Enfin, le programme 148 prévoit le maintien du transfert des crédits relatifs à l'apprentissage vers les programmes ministériels concernés. Depuis 2015, dans le cadre du programme de développement de l'apprentissage dans la fonction publique de l'État, le programme 148 intervenait en appui des ministères et établissements publics pour financer une partie des coûts de rémunération et de formation des apprentis. En 2018, 29,8 millions d'euros étaient répartis entre 49 programmes ministériels pour faciliter la prise en charge financière des 9 800 apprentis recrutés. Nous avons ainsi voulu responsabiliser les différents ministères, puisque le programme ancien reposait sur une procédure de gestion très lourde avant d'aboutir à la publication du décret de transfert. Cela s'accompagnait de délais de remboursement de plus en plus tardifs pour les employeurs. Depuis le PLF pour 2018, le ministère de l'Éducation nationale, qui est le principal employeur d'apprentis au sein de l'État, a bénéficié en avance de phase de crédits inscrits directement sur ses programmes budgétaires pour le financement de la rémunération de ses apprentis. Au regard de la demande analogue formulée par d'autres ministères importants, notamment le ministère des Armées, le Gouvernement a fait le choix d'un transfert des crédits pour l'ensemble des ministères dans le PLF pour 2019, et nous le confirmons dans le PLF pour 2020.

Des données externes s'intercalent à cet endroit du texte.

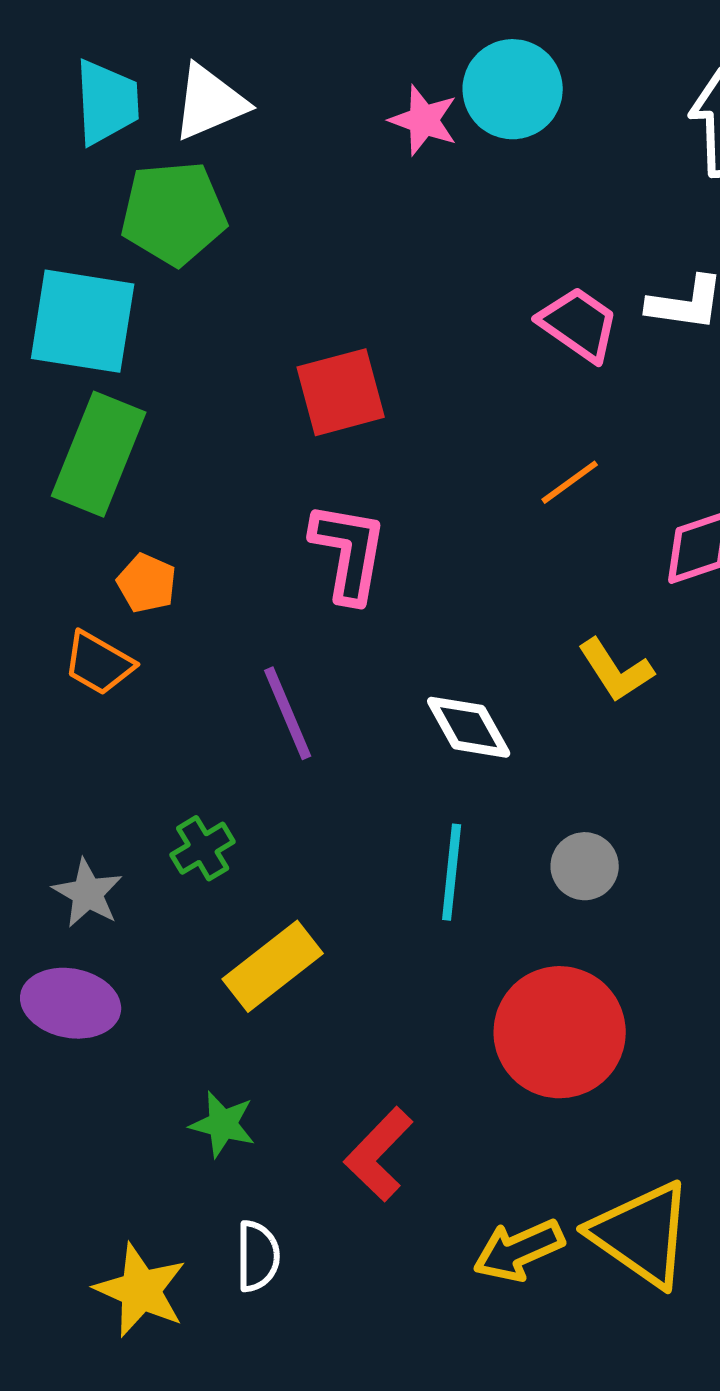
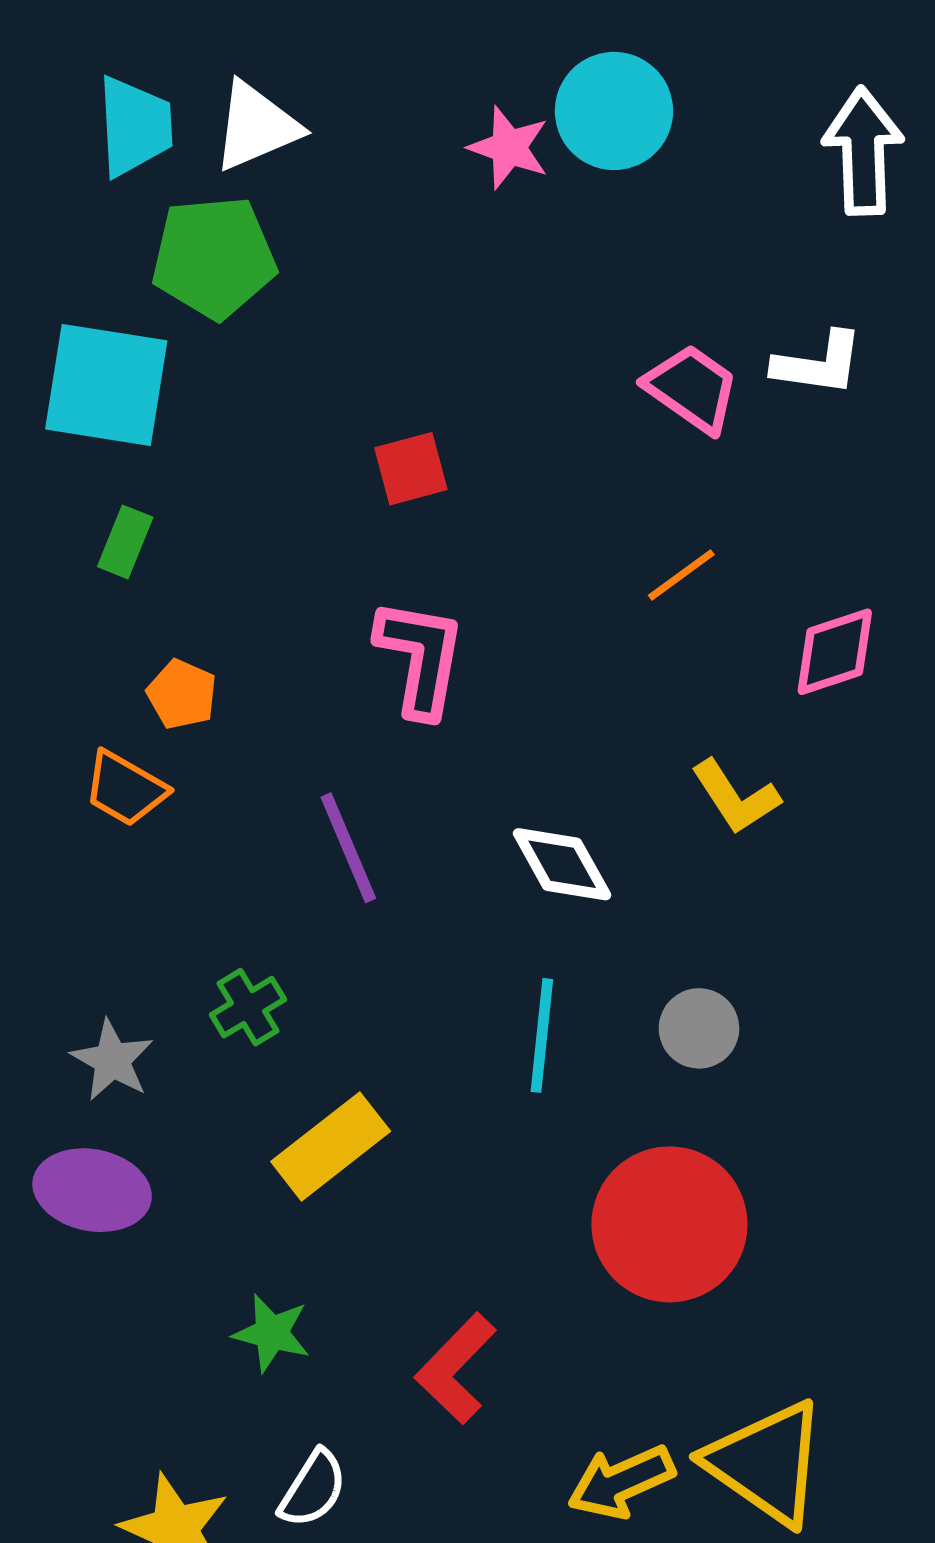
red square: (341, 392) -> (411, 469), size x0.7
green rectangle: (99, 454) -> (125, 542), size x0.5
white semicircle: (258, 1256) -> (313, 1489), turned 32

Le principe selon lequel le recrutement d'apprentis n'est pas pris en compte au titre des schémas d'emplois ministériels demeure, afin de maintenir l'attractivité de ces recrutements. L'objectif du Gouvernement pour l'année scolaire 2019-2020 est de parvenir à 11 130 personnes en apprentissage au sein de l'État et de faciliter le recrutement d'apprentis dans les trois versants de la fonction publique. Il convient de noter que les apprentis bénéficient, depuis la loi relative à l'égalité et à la citoyenneté du 27 janvier 2017, de la possibilité de candidater au troisième concours de la fonction publique en valorisant leurs années d'apprentissage dans le cadre de la durée d'expérience professionnelle requise pour l'accès aux concours.

Par ailleurs, l'article 15 de la loi de la transformation de la fonction publique du 6 août 2019 crée une procédure de recrutement des agents contractuels, qui facilite l'intégration des apprentis. Cet engagement du Gouvernement en matière d'apprentissage satisfait notamment les propositions n°s 2 et 10 exprimées par Mme la rapporteure en 2019 et la proposition n° 11 de 2020 visant à favoriser l'accompagnement individualisé d'étudiants méritants de condition modeste dès le début de leurs études supérieures, dans le cadre d'une préparation pluriannuelle des candidats aux concours administratifs.

Si vous me le permettez, Madame la présidente, j'indiquerai pour conclure qu'au-delà du programme 148, de nombreux crédits transversaux de l'État vont être consacrés à la mise en oeuvre de la loi du 6 août 2019. Un tiers des articles du projet de loi devenu loi sont applicables immédiatement. Nous veillons à ce que les délais d'application prévus par la loi soient scrupuleusement tenus. Cela signifie que tous les décrets nécessaires à l'application des dispositions qui doivent entrer en vigueur au 1er janvier seront pris avant cette date, que tous les décrets nécessaires pour une entrée en vigueur ultérieure seront évidemment pris et que le premier semestre sera consacré à la discussion des ordonnances. D'ailleurs, les premiers projets de décrets d'application ont été examinés par le conseil commun de la fonction publique (CCFP) le 17 octobre, notamment sur le contenu des lignes directrices de gestion, la réforme des compétences des commissions administratives paritaires (CAP) ou encore la portabilité et les mécanismes de conversion publicprivé du compte personnel de formation.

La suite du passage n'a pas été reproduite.